Bug 3785 - mismatched kernel and debuginfo architecture causing system crashes
Summary: mismatched kernel and debuginfo architecture causing system crashes
Status: RESOLVED FIXED
Alias: None
Product: systemtap
Classification: Unclassified
Component: kprobes (show other bugs)
Version: unspecified
: P2 critical
Target Milestone: ---
Assignee: Unassigned
URL:
Keywords:
Depends on:
Blocks:
 
Reported: 2006-12-22 16:46 UTC by William Cohen
Modified: 2007-01-09 15:59 UTC (History)
0 users

See Also:
Host:
Target:
Build:
Last reconfirmed:


Attachments

Note You need to log in before you can comment on or make changes to this bug.
Description William Cohen 2006-12-22 16:46:17 UTC
The systemtap.sample/poll_map.stp test built with the current systemtap
translator (20061222) dies on FC6 machines. The test is getting a NULL
dereference when running:

BUG: unable to handle kernel NULL pointer dere8 printing eip:
c0460579
*pde = 00000000
Oops: 0000 [#1]
SMP
last sysfs file: /module/uhci_hcd/sections/.text
Modules linked in: stap_a428a285aca60807a64f09f4e76207fd_35809(U) autofs4 hidp
dCPU:    0
EIP:    0060:[<c0460579>]    Not tainted VLI
EFLAGS: 00210202   (2.6.18-1.2868.fc6 #1)
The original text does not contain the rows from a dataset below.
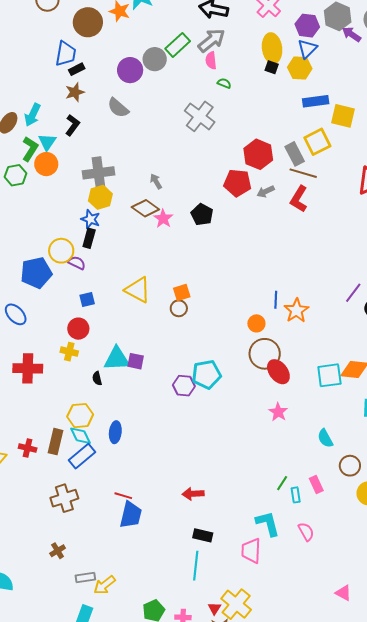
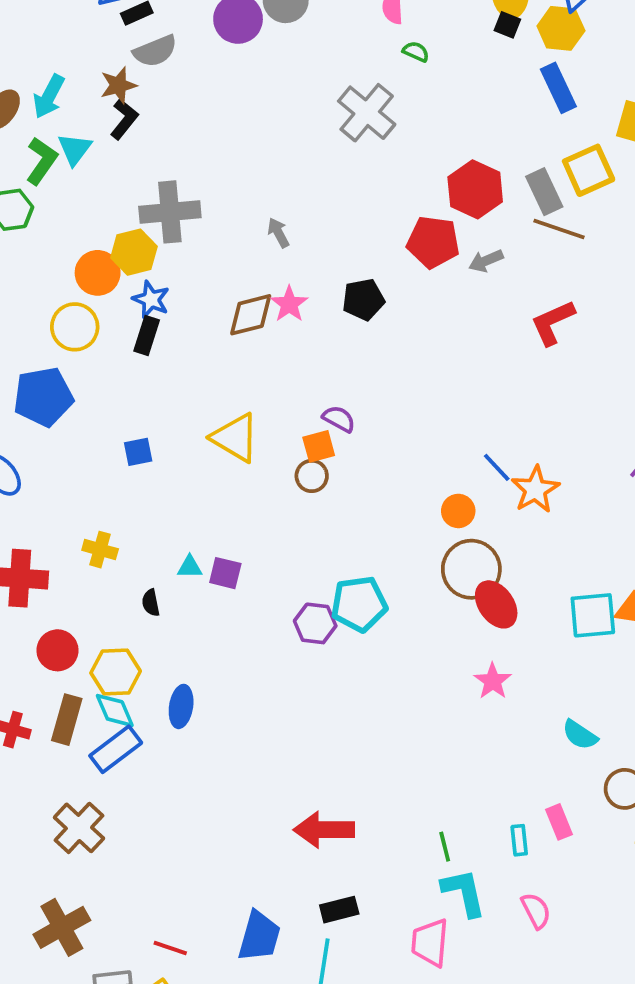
brown star: (75, 92) -> (118, 85), moved
blue rectangle: (316, 101) -> (558, 88), moved, turned 70
gray semicircle: (118, 108) -> (155, 51), moved, turned -65
orange circle: (46, 164) -> (98, 273), moved
yellow hexagon: (100, 197) -> (134, 252), moved
red L-shape: (299, 199) -> (553, 323), moved, turned 32
brown diamond: (145, 208) -> (251, 315), moved, turned -52
black pentagon: (202, 215) -> (363, 299), turned 30
yellow circle: (61, 251) -> (75, 327), moved
purple semicircle: (77, 263) -> (339, 419), moved
blue line: (276, 300) -> (497, 467), turned -48
red circle: (78, 329) -> (57, 650), moved
cyan triangle: (117, 359) -> (190, 567), size x0.5
cyan semicircle: (325, 438) -> (580, 735), turned -30
green line: (282, 483) -> (445, 847), moved, turned -49
red arrow: (193, 494) -> (324, 830), size x1.4
red line: (123, 496) -> (170, 948), moved
brown cross: (64, 498) -> (79, 828), turned -32
blue trapezoid: (131, 515) -> (259, 936), moved
black rectangle: (203, 535) -> (339, 910), turned -30
brown cross: (58, 551) -> (62, 927), size x1.8

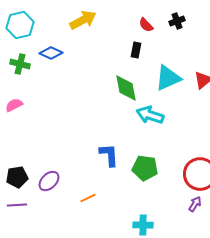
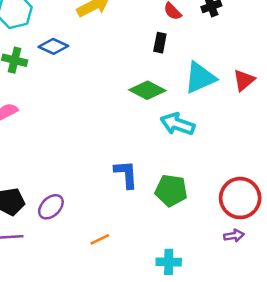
green diamond: (126, 88) -> (147, 90), turned -52
orange line: (88, 198) -> (100, 239), moved
purple arrow: (195, 204) -> (234, 236), turned 49

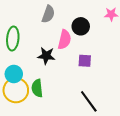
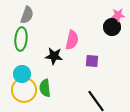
gray semicircle: (48, 14) -> (27, 15), moved
black circle: (81, 26) -> (112, 27), moved

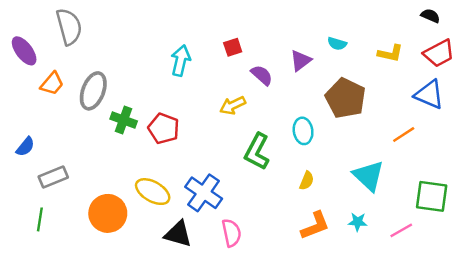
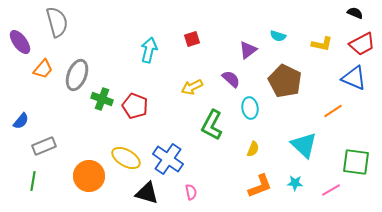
purple semicircle: (262, 75) -> (231, 79), moved
pink semicircle: (232, 233) -> (191, 192), size x0.7

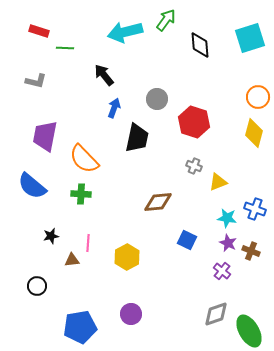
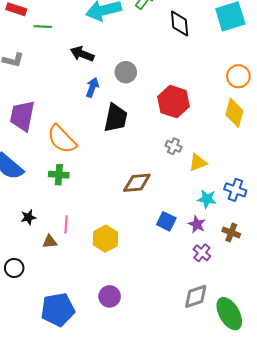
black arrow: (104, 75) -> (82, 54), turned -30
gray circle: (157, 99) -> (126, 72), moved
purple star: (228, 243) -> (197, 224), moved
Commenting out the entire probe kernel.function( "sys_*" ) avoids crashing the
machine. However, just commenting out the body of the  probe kernel.function(
"sys_*" ) still crashes.
Comment 1 Frank Ch. Eigler 2006-12-31 04:15:08 UTC
I cannot reproduce this on i686 UP nor x86-64.
Please specify your platform.  Have you tried
gathering a kdump image?
Comment 2 William Cohen 2007-01-01 16:51:04 UTC
This is an IBM T41 Thinkpad with a Pentium M processor running FC6 updated via
yum. The machine has has 512M of memory.

The problem is still triggered on the system with the latest checkout of systemtap:

BUG: unable to handle kernel NULL pointer dere8
 printing eip:                                                                  
c0460579                                                                        
*pde = 06579067                                                                 
Oops: 0000 [#1]                                                                 
SMP                                                                             
last sysfs file: /module/uhci_hcd/sections/.text                                
Modules linked in: stap_a058fcd7029f5c9bb738cfca0ac4c0fc_35799(U) autofs4 hidp d
CPU:    0                                                                       
EIP:    0060:[<c0460579>]    Not tainted VLI                                    
EFLAGS: 00210202   (2.6.18-1.2868.fc6 #1)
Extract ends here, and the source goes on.